1.     Containment of the spread of infection

2.     Early home treatment (the missing pillar)

3.     Hospitalization

4.     Vaccination

The first emphasis in the U.S. was on reduction of the spread of COVID-19 in an attempt to reduce hospitalizations and death. Hospital mortality has declined over the past year but remains very high.

Dr. McCullough advocates for widespread implementation of effective outpatient treatment for high-risk patients that can be given during the two weeks or so most patients are symptomatic before they eventually become too sick and have to go to the hospital.

In May 2020, based on the available scientific literature and early clinical experience, Dr. McCullough and over 20 U.S. and international physicians and scientists defined the pathophysiologic rationale for early outpatient treatment.

The approach, first published in August 2020 in the American Journal of Medicine, addresses the three main disease processes in COVID-19:  viral replication, cytokine storm, and thrombosis.

In December 2020, with 56 physician and scientist coauthors who have themselves treated many thousands (more likely tens of thousands but they’re too busy to stop and count), Dr. McCullough and his colleagues published the treatment protocol referred to as “sequential multidrug therapy” that has been successful with their own patients and in published studies.

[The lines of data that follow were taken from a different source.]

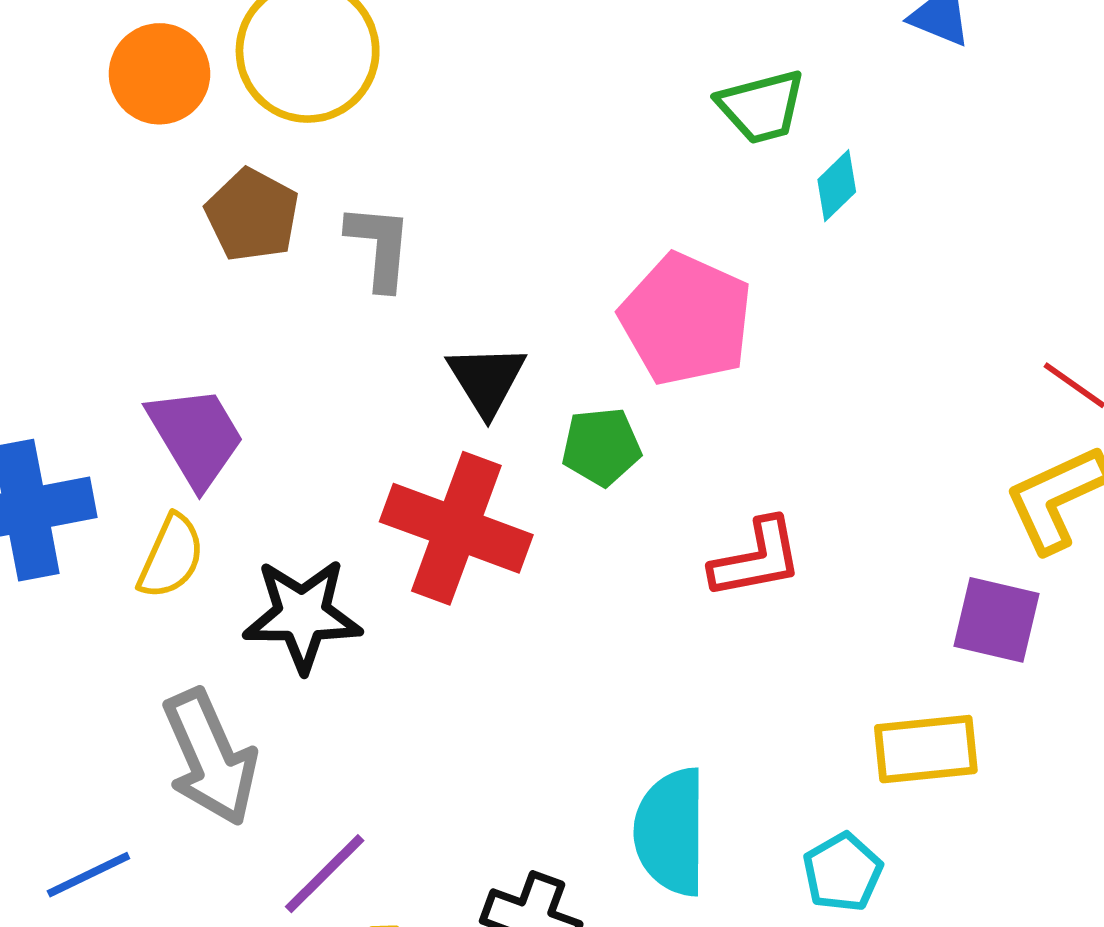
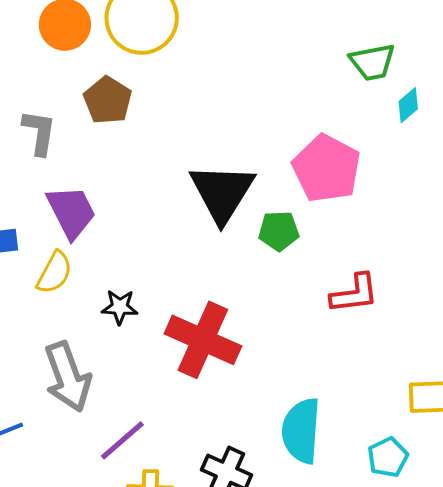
gray L-shape: (379, 247) -> (39, 132), moved
black triangle: (487, 380) -> (222, 193), size x1.6
red cross: (456, 528) -> (203, 340), moved
black star: (302, 615) -> (120, 307), size x0.6

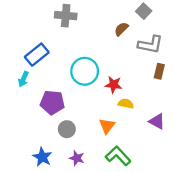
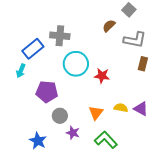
gray cross: (66, 16) -> (60, 36), moved
yellow semicircle: (126, 104) -> (121, 108), moved
purple star: (77, 158) -> (73, 133), moved

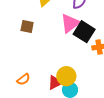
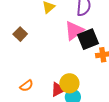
brown square: (27, 27) -> (20, 34), moved, turned 32
black square: (84, 32) -> (88, 39), turned 35

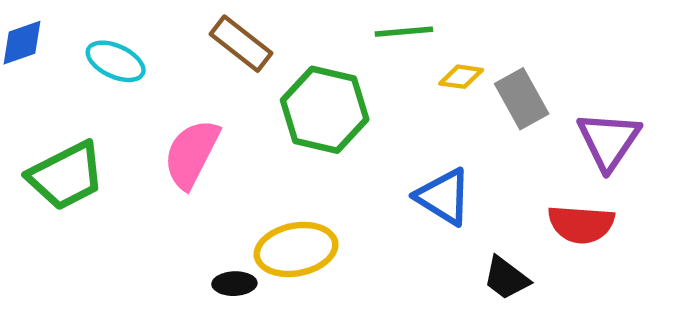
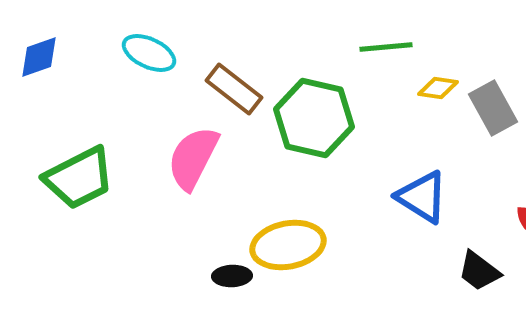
brown rectangle: (241, 44) -> (234, 89), moved
cyan ellipse: (116, 61) -> (149, 53), moved

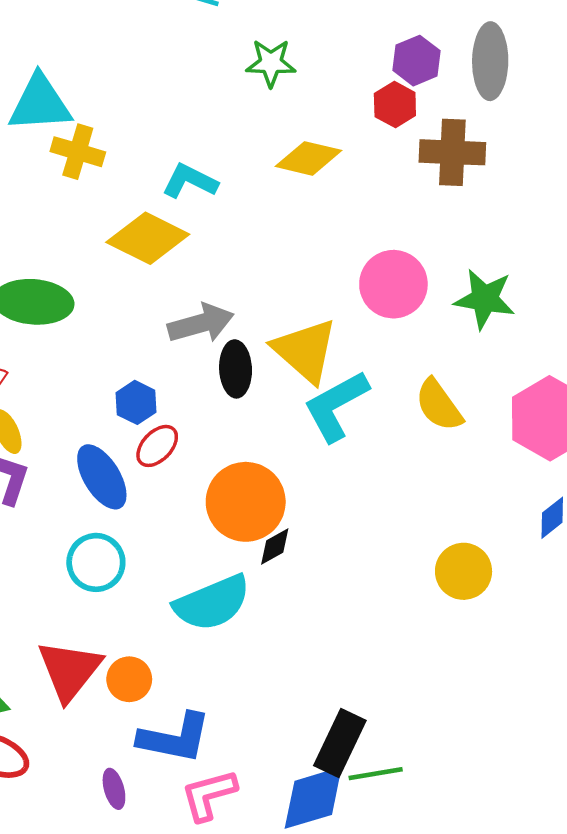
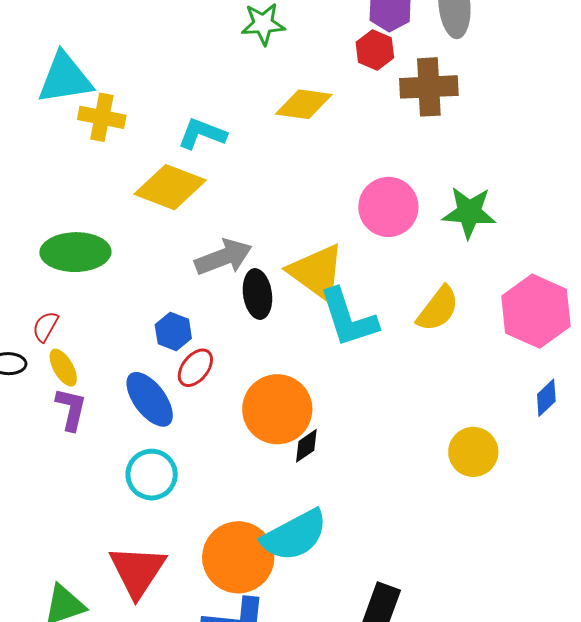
yellow semicircle: (439, 405) -> (438, 309), turned -102
cyan L-shape: (336, 406) -> (348, 318), turned -74
cyan semicircle: (212, 603) -> (294, 535), moved
orange circle: (129, 679) -> (238, 557), moved, size x1.8

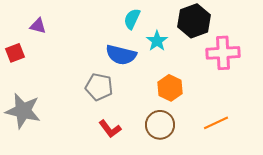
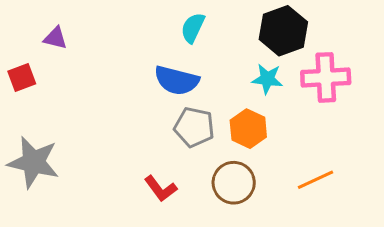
cyan star: (157, 41) -> (267, 79), moved, turned -30
gray pentagon: (99, 87) -> (194, 127), moved

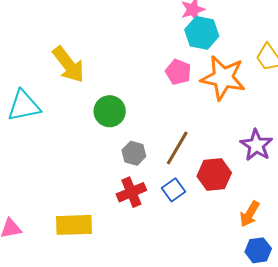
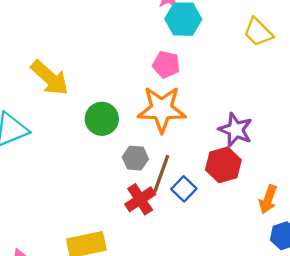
orange star: (223, 78) -> (162, 109), moved
purple star: (256, 145) -> (236, 130), moved
brown line: (177, 148) -> (161, 174), moved

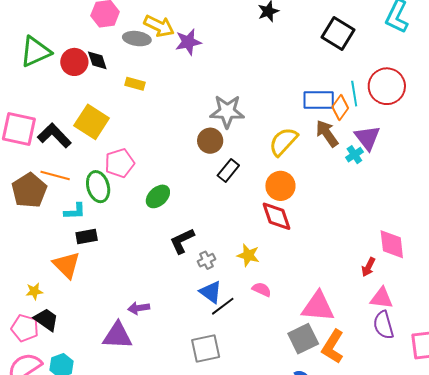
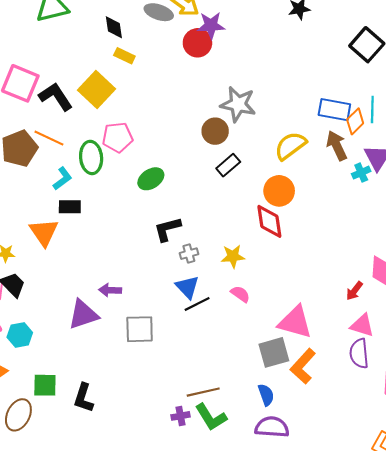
red circle: (74, 62) -> (197, 43), moved
yellow rectangle: (135, 84) -> (124, 56), moved
cyan L-shape: (75, 211) -> (62, 179), turned -45
yellow star: (248, 255) -> (233, 256), turned -30
purple triangle: (118, 336) -> (83, 315), turned -32
gray square: (206, 348) -> (140, 329), moved

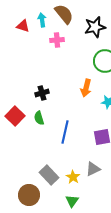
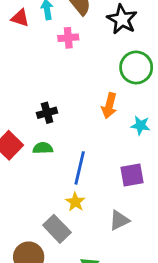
black star: (95, 27) -> (122, 19), turned -30
green semicircle: (39, 118) -> (43, 148), turned 104
yellow star: (73, 177) -> (75, 202), moved

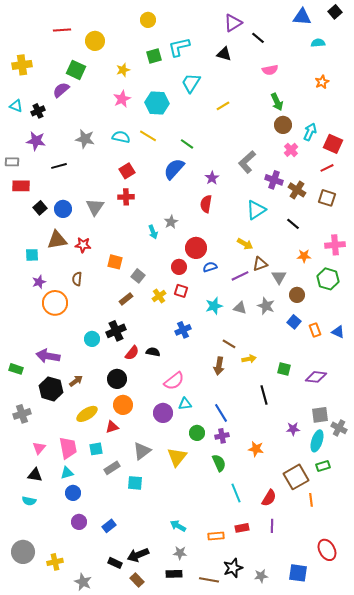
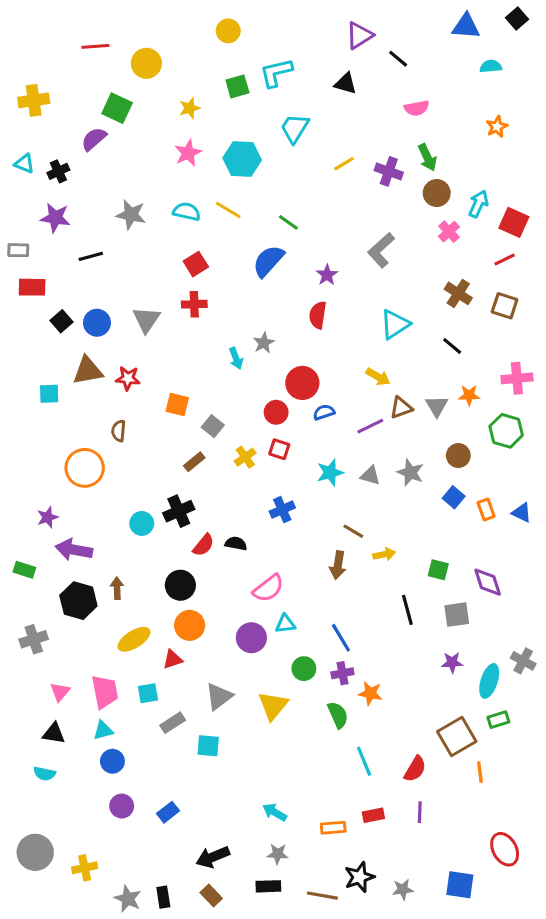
purple cross: (274, 180) -> (389, 171), moved
gray triangle: (279, 277) -> (437, 406), moved
purple star: (39, 282) -> (48, 517), moved
purple diamond: (316, 377) -> (488, 582), turned 65
brown arrow: (76, 381) -> (117, 588), turned -56
gray square: (320, 415) -> (457, 615), moved
orange star: (256, 449) -> (370, 693), moved
black rectangle: (115, 563) -> (163, 897), moved, turned 56

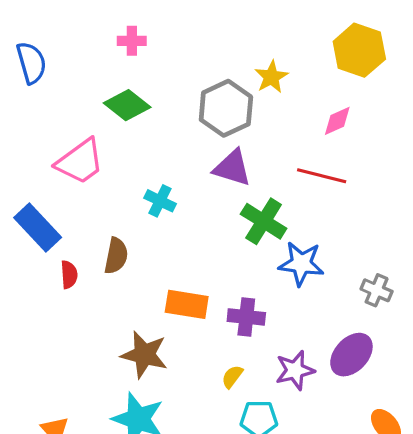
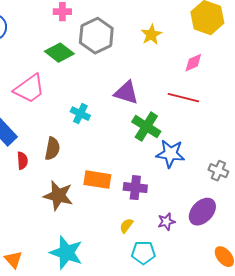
gray hexagon: (226, 108) -> (96, 36), moved
brown star: (144, 355) -> (58, 196), moved
purple star: (295, 370) -> (166, 222), size x0.7

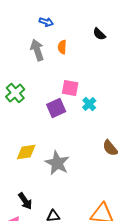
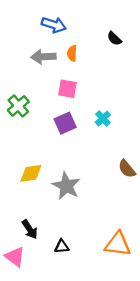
blue arrow: (46, 22) -> (54, 25), size x1.5
gray arrow: (37, 50) -> (43, 57), turned -75
pink square: (70, 88) -> (67, 89), moved

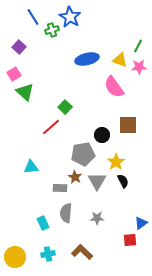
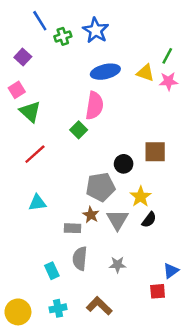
blue star: (70, 17) -> (96, 30), moved
pink semicircle: (114, 87) -> (94, 106), moved, turned -135
red line: (51, 127) -> (35, 154), moved
black semicircle: (123, 181) -> (149, 220), turned 64

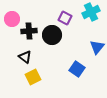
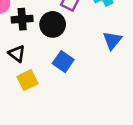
blue square: (77, 69) -> (63, 62), moved

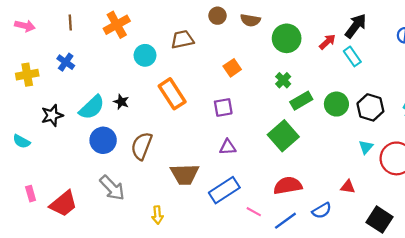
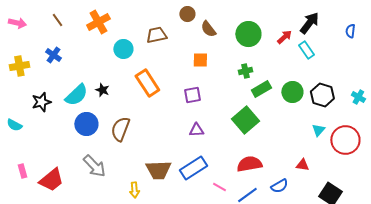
brown semicircle: (250, 20) -> (208, 29), moved, turned 42
brown line: (70, 22) -> (57, 20), turned -32
orange square: (232, 68) -> (200, 60), turned 35
green cross: (283, 80) -> (245, 71), turned 32
brown trapezoid: (185, 174) -> (158, 170), moved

He also added a potential fifth pillar: prophylaxis.

In March 2021, Brian C. Procter MD and five coauthors published an observational study of 320 high-risk patients he treated in McKinney, Texas using the multidrug approach: 

“… our early ambulatory treatment regimen was associated with estimated 87.6% and 74.9% reductions in hospitalizations and deaths respectively.”

In April 2021, a team of researchers at the University of Oxford published a randomized controlled trial demonstrating a 91% reduction in urgent care visits, including emergency room evaluations and hospital admissions, when COVID-19 patients received inhaled budesonide compared to usual care.

Budesonide, which doctors prescribe routinely for asthma and other pulmonary inflammatory conditions, is one of the treatments Dr. McCullough and his colleagues include in their multidrug approach. In the Oxford budesonide study, outpatient treatment was begun, on average, three days after the first onset of symptoms.

On the basis of such evidence and reports from their colleagues, more doctors are starting to provide outpatient treatment for early COVID. But most doctors still do not.

The early home care pillar of COVID response is still missing for the vast majority of patients, dooming large numbers of people to unnecessarily severe illness, serious complications, hospitalization, and death.

In an effort to make early home treatment widely available, there is a movement toward COVID-expert doctors providing care through telemedicine. At the time of this writing, the American Association of Physicians and Surgeons lists four national telemedicine outlets, 15 regional telemedicine outlets and more than 250 physicians who provide expert outpatient, early treatment for COVID patients, including prescriptions for the needed medications, which can be called directly to patients’ local pharmacies in many cases.